CONTRO LA GUERRA IMPERIALISTA
Comunicato
delle Organizzazioni palestinesi in Italia.
Da oggi,
ogni parola su democrazia, libertà o diritti umani pronunciata dagli Stati
Uniti o dall’Europa è solo il rantolo di un Impero morente che cerca di nascondere
il proprio volto di carnefice. L’attacco congiunto statunitense e “israeliano”

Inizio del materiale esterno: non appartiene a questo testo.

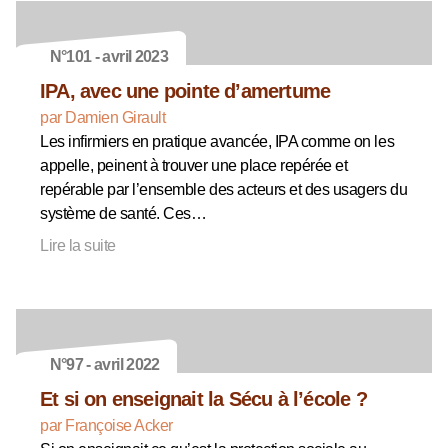
N°101 - avril 2023
IPA, avec une pointe d’amertume
par Damien Girault
Les infirmiers en pratique avancée, IPA comme on les
appelle, peinent à trouver une place repérée et
repérable par l’ensemble des acteurs et des usagers du
système de santé. Ces…
Lire la suite
N°97 - avril 2022
Et si on enseignait la Sécu à l’école ?
par Françoise Acker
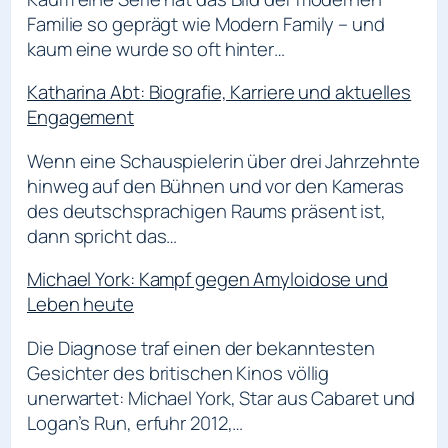
Familie so geprägt wie Modern Family – und
kaum eine wurde so oft hinter…
Katharina Abt: Biografie, Karriere und aktuelles
Engagement
Wenn eine Schauspielerin über drei Jahrzehnte
hinweg auf den Bühnen und vor den Kameras
des deutschsprachigen Raums präsent ist,
dann spricht das…
Michael York: Kampf gegen Amyloidose und
Leben heute
Die Diagnose traf einen der bekanntesten
Gesichter des britischen Kinos völlig
unerwartet: Michael York, Star aus Cabaret und
Logan’s Run, erfuhr 2012,…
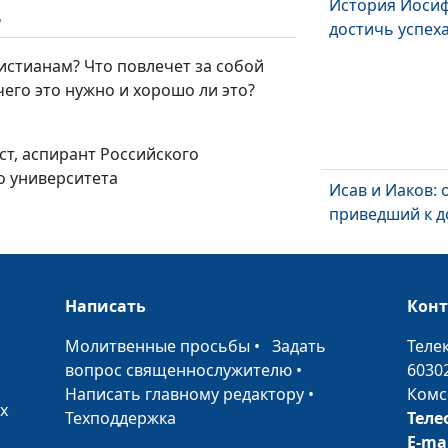
История Иосиф
ь
достичь успех
истианам? Что повлечет за собой
чего это нужно и хорошо ли это?
ист, аспирант Российского
о университета
Исав и Иаков: 
приведший к д
Написать
Кон
•
Молитвенные просьбы
•
Задать
Теле
вопрос священнослужителю
•
6030
Ангелы сущест
Написать главному редактору
•
Комс
х
Техподдержка
Теле
E-ma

sferrato all’alba del 28 febbraio 2026 contro l’Iran è l’innesco di una guerra
totale nella regione, un messaggio di ferro e fuoco all’intera umanità. Mentre
da settimane a Ginevra si tenevano negoziati tra Teheran e Washington, e
proprio mentre l’Iran cercava un possibile, seppur fragile, percorso
diplomatico, gli Stati Uniti insieme al loro braccio armato e figlio prediletto
– “Israele” – e ai loro alleati decadenti in Europa, hanno scelto la via della
distruzione. Hanno sputato in faccia all’opinione pubblica mondiale, e la
macchina della propaganda in Italia e in tutto l’Occidente è già partita a
mille, tentando di vendere questa becera aggressione come un fantomatico
“attacco preventivo”. Con questa mossa, dichiarano di essere, ancora una volta,
i padroni del mondo, rivendicando apertamente il diritto di esercitare ogni
forma di violenza per mantenere il proprio dominio globale. A rendere ancora
più esplicite le mire di questa aggressione sono le parole pronunciate pochi
giorni fa dallo stesso ambasciatore statunitense in “Israele”, Michael
Huckabee, che in un’intervista ha dichiarato senza mezzi termini che l’entità
sionista avrebbe un “diritto biblico” a controllare le terre che si estendono
dal Nilo all’Eufrate, aggiungendo che “sarebbe giusto se prendessero tutto”.
Dichiarazioni che sono conferma di un progetto chiaro: la creazione del
cosiddetto “Grande Israele”, l’egemonizzazione dell’intera regione attraverso la
distruzione di ogni popolo o Stato che si opponga a questo disegno.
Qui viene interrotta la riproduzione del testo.